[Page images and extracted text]
────────────────────────────────────────
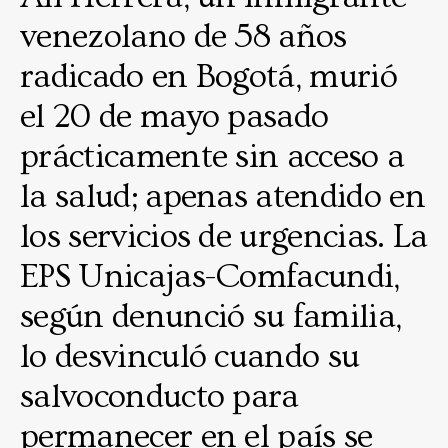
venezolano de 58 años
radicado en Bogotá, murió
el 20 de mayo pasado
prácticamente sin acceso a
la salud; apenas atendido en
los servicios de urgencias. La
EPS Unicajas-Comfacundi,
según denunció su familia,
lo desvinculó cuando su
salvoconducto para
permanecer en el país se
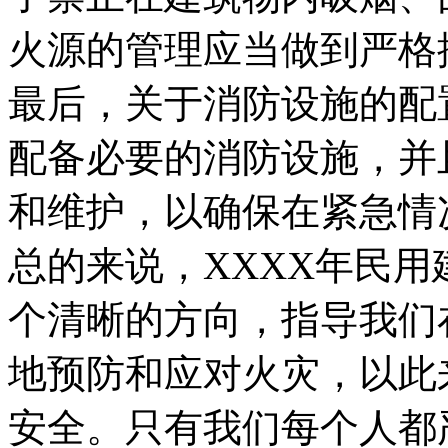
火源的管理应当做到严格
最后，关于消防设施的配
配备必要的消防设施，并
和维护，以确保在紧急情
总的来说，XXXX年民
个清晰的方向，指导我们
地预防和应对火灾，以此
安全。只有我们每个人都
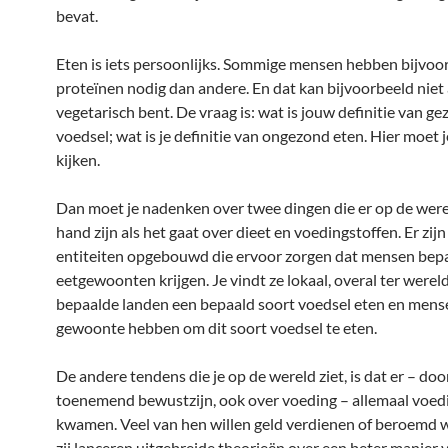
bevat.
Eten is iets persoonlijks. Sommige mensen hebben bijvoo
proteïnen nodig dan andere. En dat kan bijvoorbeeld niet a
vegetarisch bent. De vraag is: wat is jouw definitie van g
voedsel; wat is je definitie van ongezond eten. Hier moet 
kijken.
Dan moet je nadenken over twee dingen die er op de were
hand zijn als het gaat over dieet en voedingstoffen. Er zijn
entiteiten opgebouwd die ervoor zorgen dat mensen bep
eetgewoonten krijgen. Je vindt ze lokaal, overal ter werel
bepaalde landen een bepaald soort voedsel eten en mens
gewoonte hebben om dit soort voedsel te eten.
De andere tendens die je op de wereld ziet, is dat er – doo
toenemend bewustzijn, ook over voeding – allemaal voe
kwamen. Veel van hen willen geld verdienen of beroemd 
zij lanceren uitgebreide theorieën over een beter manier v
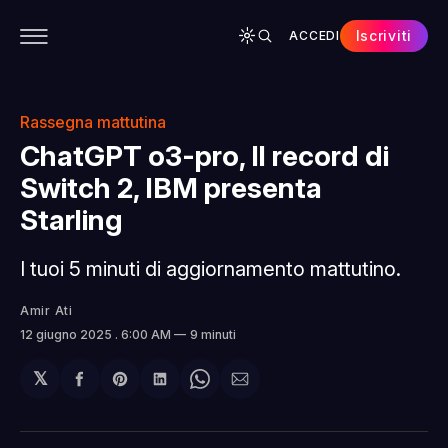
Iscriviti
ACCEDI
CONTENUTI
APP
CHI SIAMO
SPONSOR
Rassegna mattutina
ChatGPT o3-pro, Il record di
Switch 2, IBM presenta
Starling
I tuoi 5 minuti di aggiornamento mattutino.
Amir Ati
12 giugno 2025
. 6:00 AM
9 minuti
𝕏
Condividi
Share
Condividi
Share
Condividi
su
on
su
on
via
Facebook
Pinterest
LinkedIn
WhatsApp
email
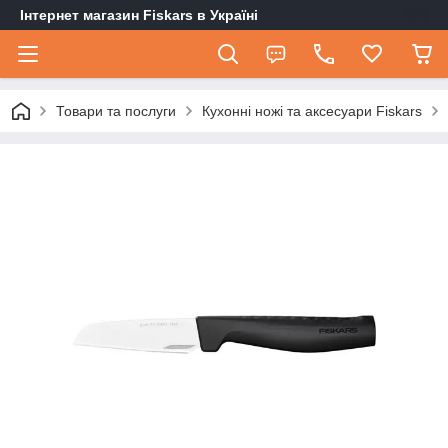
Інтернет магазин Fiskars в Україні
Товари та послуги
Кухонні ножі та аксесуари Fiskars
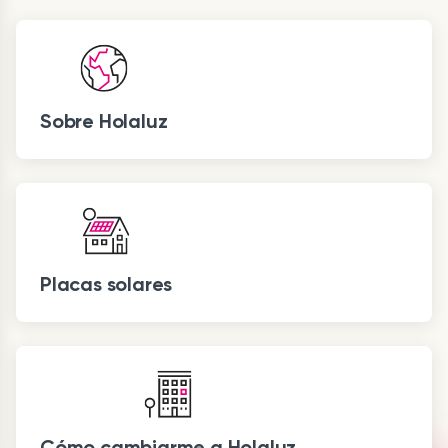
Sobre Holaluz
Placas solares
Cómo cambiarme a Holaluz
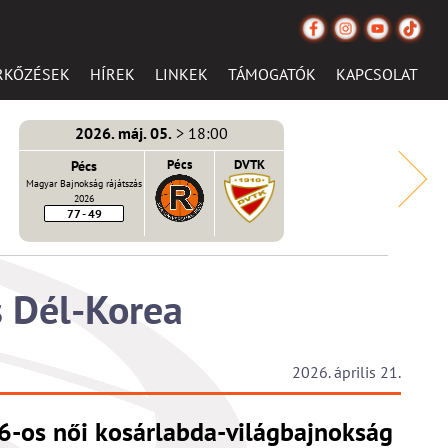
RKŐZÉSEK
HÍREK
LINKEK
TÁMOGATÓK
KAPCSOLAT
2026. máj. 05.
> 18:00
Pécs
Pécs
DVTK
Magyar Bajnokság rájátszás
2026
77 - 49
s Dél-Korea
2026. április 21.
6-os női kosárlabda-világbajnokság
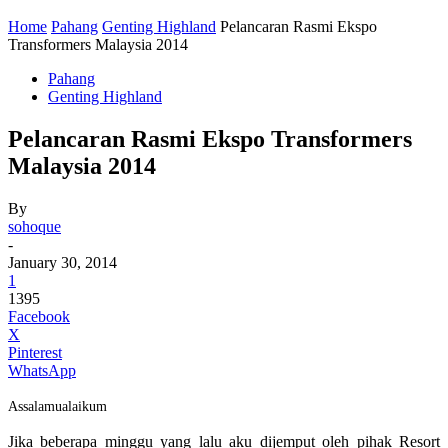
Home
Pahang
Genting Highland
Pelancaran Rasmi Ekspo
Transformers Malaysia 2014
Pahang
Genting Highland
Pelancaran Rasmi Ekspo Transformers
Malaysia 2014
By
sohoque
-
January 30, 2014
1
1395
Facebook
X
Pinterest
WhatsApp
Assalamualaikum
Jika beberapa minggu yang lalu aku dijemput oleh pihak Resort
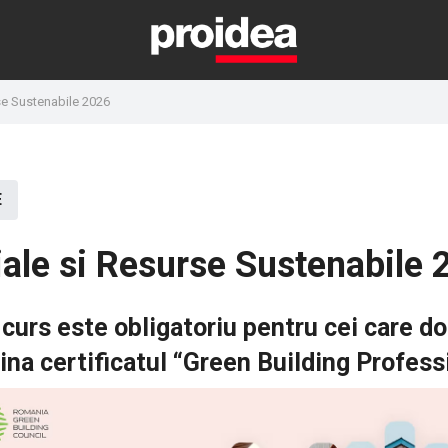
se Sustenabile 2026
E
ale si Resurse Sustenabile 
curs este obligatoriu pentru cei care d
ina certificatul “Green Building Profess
────────────────────────────────────────
-- PROBLEM TO WORK ON --
Only the lines that hold the word "hebben" are wanted; each should be pulled from the records.

-- EXERCISE RESPONSE --
Eten is iets persoonlijks. Sommige mensen hebben bijvoo
gewoonte hebben om dit soort voedsel te eten.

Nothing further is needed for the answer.